The novel was adapted for television in 1990, as part of the Agatha Christie's Poirot second series; it was the first full-length novel to be adapted. Poirot was portrayed by David Suchet and Nick Buckley by Polly Walker. Overall, the film was faithful to the novel; however, Freddie's husband does not appear in the film nor does he shoot at Nick during the denouement, Challenger is arrested rather than being allowed to flee, and the fates of Freddie and Jim remain unresolved.
Colonel Weston had been omitted from the adaptation and Miss Lemon added. This episode was filmed in Salcombe, Devon near Agatha Christie's home town of Torquay, rather than on the Cornish Coast where the story is set.

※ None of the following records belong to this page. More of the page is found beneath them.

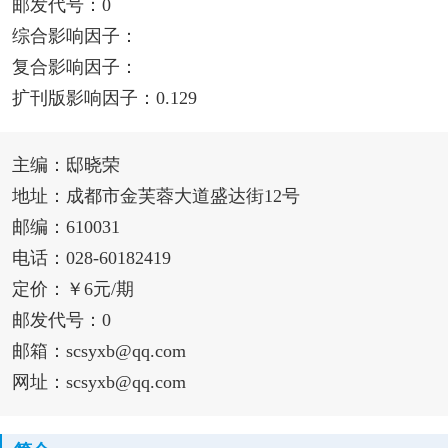
邮发代号：0
综合影响因子：
复合影响因子：
扩刊版影响因子：0.129
主编：邸晓荣
地址：成都市金芙蓉大道盛达街12号
邮编：610031
电话：028-60182419
定价：￥6元/期
邮发代号：0
邮箱：scsyxb@qq.com
网址：scsyxb@qq.com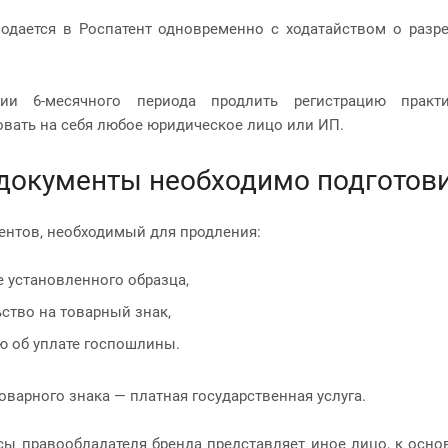
одается в Роспатент одновременно с ходатайством о разре
ии 6-месячного периода продлить регистрацию практ
овать на себя любое юридическое лицо или ИП.
документы необходимо подготов
ентов, необходимый для продления:
 установленного образца,
ство на товарный знак,
ю об уплате госпошлины.
оварного знака — платная государственная услуга.
сы правообладателя бренда представляет иное лицо, к осно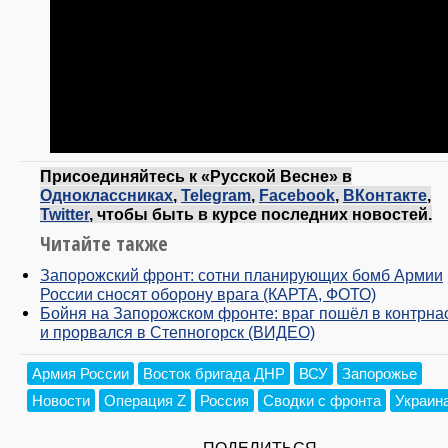
Присоединяйтесь к «Русской Весне» в
Одноклассниках
,
Telegram
,
Facebook
,
ВКонтакте
,
Twitter
, чтобы быть в курсе последних новостей.
Читайте также
Запорожский фронт: сотни планирующих бомб Армии
России сносят оборону врага (КАРТА, ФОТО)
Бойня на Запорожском фронте: враг пошёл в контрна
и прорвался в Степногорск (ВИДЕО)
Армия России
Восток бригада ДНР
ВСУ
Запорожье
Новости
Операция Z
Россия
Сводки с фронта
Украин
ПОДЕЛИТЬСЯ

The novel was adapted as an episode of the Japanese animated series Agatha Christie's Great Detectives Poirot and Marple, under the title "The Mystery of End House". It aired in 2004.

The novel was again adapted as the fourth episode of the first season of the French television series Les Petits Meurtres d'Agatha Christie, airing in 2009.

===Radio===
Peril at End House was adapted for radio by Michael Bakewell for BBC Radio 4 featuring John Moffatt as Poirot and Simon Williams as Captain Hastings.

===Computer game===
On 22 November 2007, Peril at End House, like Death on the Nile, was adapted into a PC game by Floodlight Games, and published as a joint venture between Oberon Games and Big Fish Games, with the player once again taking the role of Poirot as he searches End House and other areas in Cornwall Coast for clues, and questions suspects based on information he finds, this time through the clue cards he gains on the way. Two other titles developed by Floodlight Games were later released based on Christie's Dead Man's Folly and 4.50 from Paddington respectively.

===Graphic novel===
Peril at End House was released by HarperCollins as a graphic novel adaptation in 2008, adapted by Thierry Jollet and illustrated by Didier Quella-Guyot (ISBN 0-00-728055-6).